Planning a website — whether it’s a brand-new build or a full redesign — is all about clarity. When you know what you want the site to accomplish, the entire process becomes smoother, faster, and more effective. Here are ten things worth thinking about before you dive in.
Every page should lead visitors somewhere: schedule a call, view your work, request a quote, join a newsletter — whatever matters most for your business. A strong CTA keeps people moving through your site instead of wandering.
Don’t make visitors search for your phone number or email. Keeping your contact point in the header, footer, or sidebar instantly removes friction.
A confused visitor leaves. Clean, intuitive navigation is one of the strongest UX factors you can get right. Nielsen Norman Group’s UX research also shows that predictable menu structures significantly improve task success and user satisfaction.
(https://www.nngroup.com/articles/ten-usability-heuristics/)
Big, sharp, relevant visuals add credibility and set the tone for your brand. Whether it's project photos, team shots, or industry-specific imagery, quality goes a long way.
Skip auto-playing music, intrusive popups, or anything that slows down the user experience. Let your content and services take center stage.
Outdated services, old announcements, and stale messaging make your website feel neglected. Keep copy fresh, factual, and aligned with your brand today — not two years ago.

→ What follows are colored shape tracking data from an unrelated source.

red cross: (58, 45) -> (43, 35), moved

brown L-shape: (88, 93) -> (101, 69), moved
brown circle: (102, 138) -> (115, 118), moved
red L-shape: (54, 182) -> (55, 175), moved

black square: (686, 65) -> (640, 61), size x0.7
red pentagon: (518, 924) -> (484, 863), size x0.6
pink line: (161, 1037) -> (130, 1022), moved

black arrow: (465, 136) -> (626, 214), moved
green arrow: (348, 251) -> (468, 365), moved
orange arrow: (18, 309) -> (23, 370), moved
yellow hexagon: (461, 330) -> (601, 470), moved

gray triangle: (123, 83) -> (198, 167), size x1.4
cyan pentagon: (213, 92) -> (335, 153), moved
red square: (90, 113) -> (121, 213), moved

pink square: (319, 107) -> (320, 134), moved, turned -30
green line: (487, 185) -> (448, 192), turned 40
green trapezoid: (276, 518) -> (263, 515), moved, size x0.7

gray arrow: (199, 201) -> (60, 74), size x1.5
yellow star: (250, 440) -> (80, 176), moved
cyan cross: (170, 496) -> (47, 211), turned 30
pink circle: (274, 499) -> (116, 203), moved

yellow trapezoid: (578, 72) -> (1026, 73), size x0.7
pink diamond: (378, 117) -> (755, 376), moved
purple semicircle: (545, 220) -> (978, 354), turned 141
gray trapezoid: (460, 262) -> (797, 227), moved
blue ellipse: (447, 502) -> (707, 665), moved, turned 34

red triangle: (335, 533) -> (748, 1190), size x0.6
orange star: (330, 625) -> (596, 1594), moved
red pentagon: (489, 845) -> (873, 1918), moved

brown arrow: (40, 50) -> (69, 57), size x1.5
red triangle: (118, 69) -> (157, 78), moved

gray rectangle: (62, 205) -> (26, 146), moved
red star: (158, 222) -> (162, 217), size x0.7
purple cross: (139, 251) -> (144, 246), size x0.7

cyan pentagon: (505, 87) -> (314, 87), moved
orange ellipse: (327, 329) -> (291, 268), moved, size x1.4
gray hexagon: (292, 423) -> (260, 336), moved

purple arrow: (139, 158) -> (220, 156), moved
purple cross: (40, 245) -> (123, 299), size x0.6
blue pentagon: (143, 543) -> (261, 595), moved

This is the biggest unlock. Are you trying to get leads? Showcase case studies? Sell online? Educate? Once you know the primary purpose, the layout, content strategy, and user flow become much clearer.
Most users browse on their phones now. Google’s mobile-first indexing means the mobile version is the version used for ranking. A responsive, mobile-optimized website is essential for both users and SEO.
(Google Mobile-First Indexing Overview: https://developers.google.com/search/mobile-sites/mobile-first-indexing)
Sometimes an old website isn’t worth fixing — outdated platforms, poor structure, slow performance, or messy content can cost more to patch than rebuild. A fresh start lets you use modern tools, faster systems, and clean design.
If you want something truly polished — something that looks great and performs — bringing in a professional can save you a lot of time and frustration. The best results come from combining strategy, design, content, and development into one cohesive process.
A well-planned website doesn’t just look better — it works better.
Ahrefs backs this up in their guide on how structure, UX, and content organization directly influence organic search performance.
(https://ahrefs.com/blog/seo-web-design/)
Good planning sets the stage. Everything else builds on top of it.
Thinking through these ten points ensures your website is aligned with your goals, easy for visitors to use, and built to grow with your business. When you combine strategic planning with clean design and strong UX, you end up with a site that feels professional, performs well, and keeps people coming back.